There was just one issue – on others’ reading, the mercenary economist’s numbers didn’t stack up.
Research by University of Sydney economist Dr Phillip Toner showed Brown relied on just 49 respondents from the 350,000-plus businesses that make up the construction industry – and two-thirds of those had never or rarely experienced industrial action on their sites (Brown disclosed these limitations in his report).
The responses of these 49 people to hypothetical scenarios formed the backbone of Brown’s work, Toner (who was commissioned by the CFMEU) opined, making it “effectively anecdotal, empirically empty, and useless”.
Data from the real world – meaning the Australian Bureau of Statistics, not a hypothetical universe – also contradicted his claims that the ABCC had driven up construction productivity, according to Toner, as it showed output per hour worked in the sector since the watchdog was created actually fell by 6.3 per cent.
Now, large consultancies traditionally stay out of the politics of election campaigns.

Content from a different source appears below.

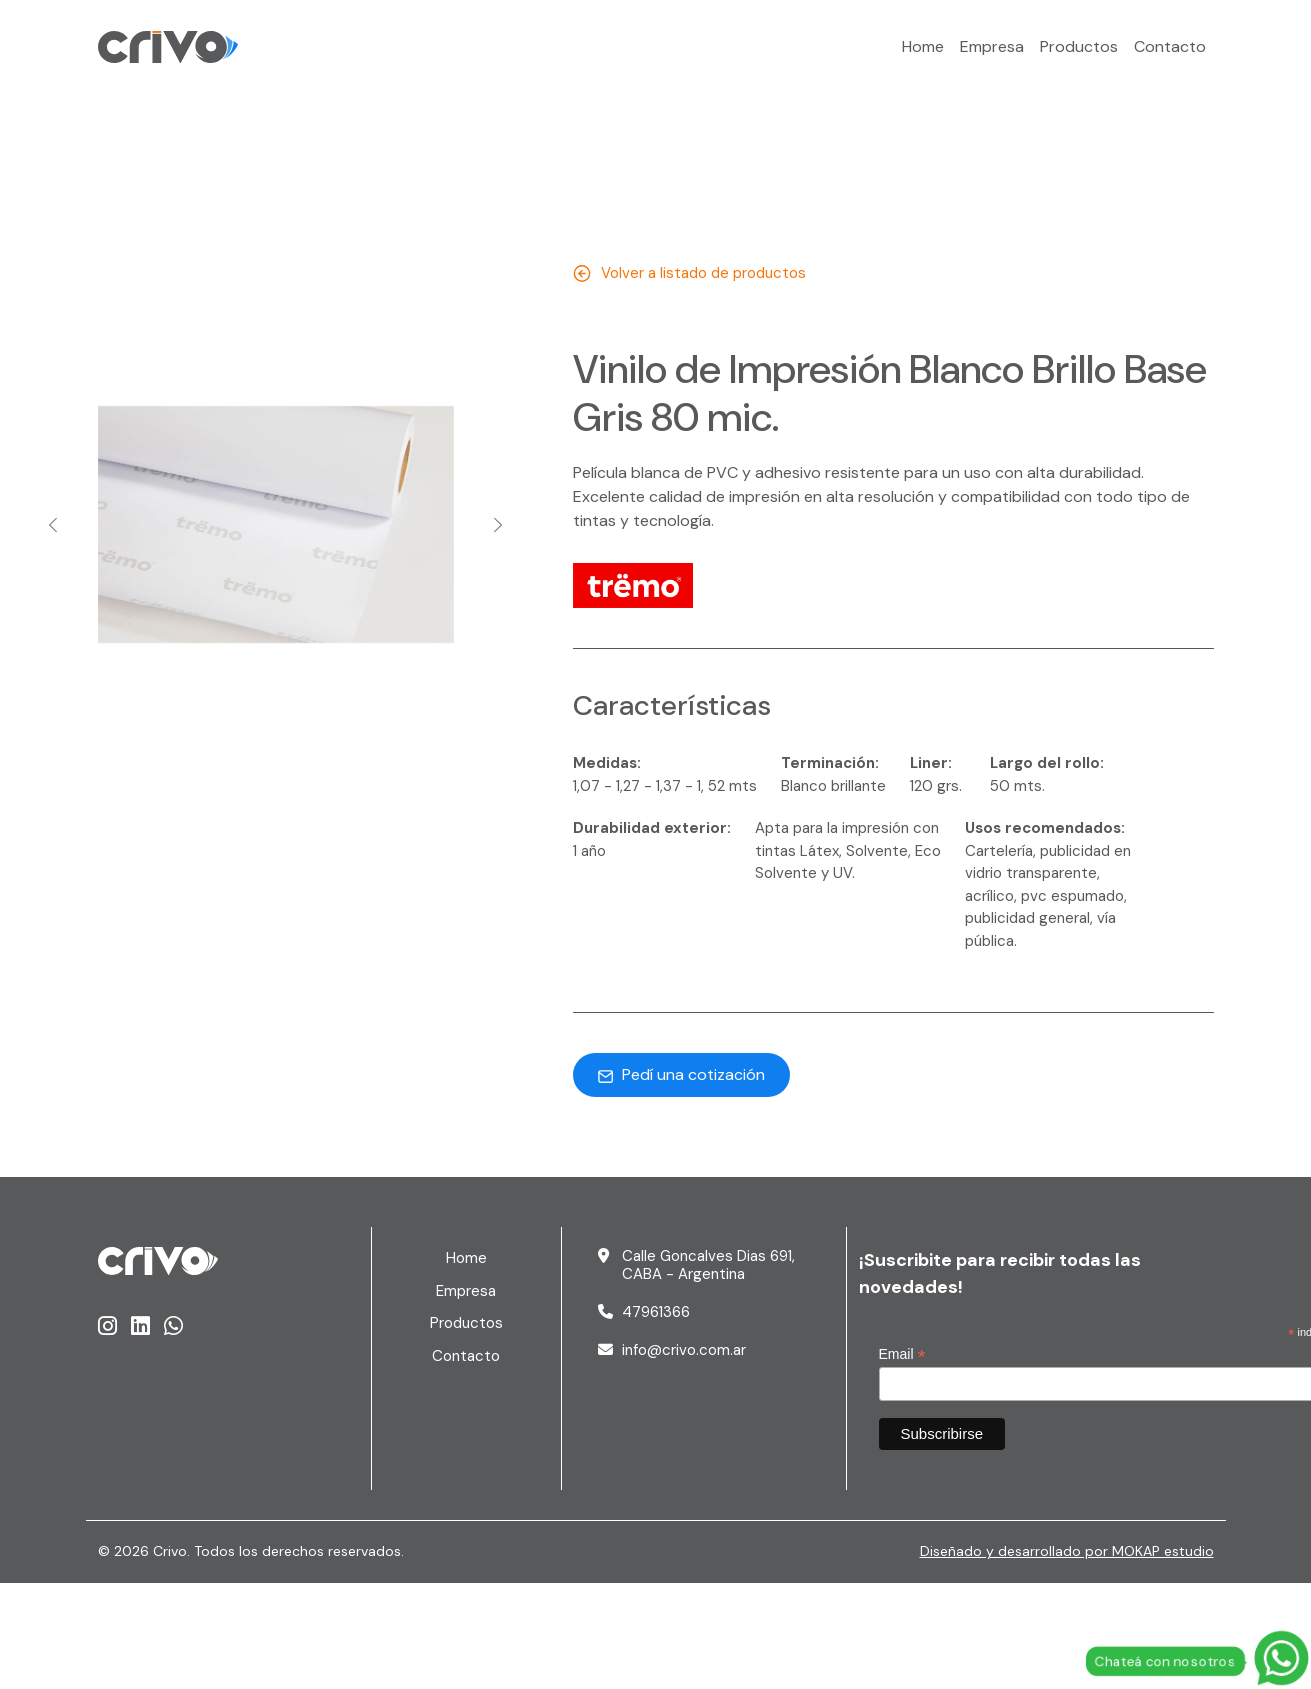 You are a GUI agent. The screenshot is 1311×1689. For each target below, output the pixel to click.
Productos (1079, 46)
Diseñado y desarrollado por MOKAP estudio (1067, 1551)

Doing so is verging on a political necessity; no one wants to anger the incumbent and risk slowing the $2 billion gravy train of public sector work that comes their way annually.
This was particularly true during this year’s federal election campaign, as Labor – which Roy Morgan had up 54.4 per cent to the Coalition’s 45.5 per cent on a two-party preferred basis at the time Brown finished the report – had pledged to slash government consulting spends.
But that’s a message that Brown, who worked at boutique consultancy Cadence Economics during the 2019 federal election (doing research, again for Master Builders, disputing Labor’s negative-gearing policies), clearly missed.
Some of his fellow EY partners are unimpressed with this lapse, and his superiors were apparently unaware the Master Builders work was under way until it hit the press.
It’s not the first time Brown has twisted numbers for a client, either.
His economic assessment of an open-cut coal mine in Rocky Hill, NSW, for Gloucester Resources in 2019 was slammed by a NSW judge as incorrect and lacking “evidentiary foundation”, plus totally at odds with government guidelines.
Brown compared the average mining wage with the average non-mining wage as part of his mental acrobatics to get the client the answers it wanted, even if that meant the Land and Environment Court ultimately rejected the company’s mine approval application.
The piddling issue of government guidelines didn’t stop Brown using the same methodology for British mining and energy company SIMEC Group last year in its quest to expand the Tahmoor coking coal mine south-west of Sydney.
That work “wildly overstated” the economic case for the Tahmoor mine, an Australia Institute researcher opined, using calculations that were “unorthodox” and “plainly wrong”.
The saying goes that no one ever got fired for hiring McKinsey. Well, it seems that no one ever won an election – or a mine approval – by hiring EY either.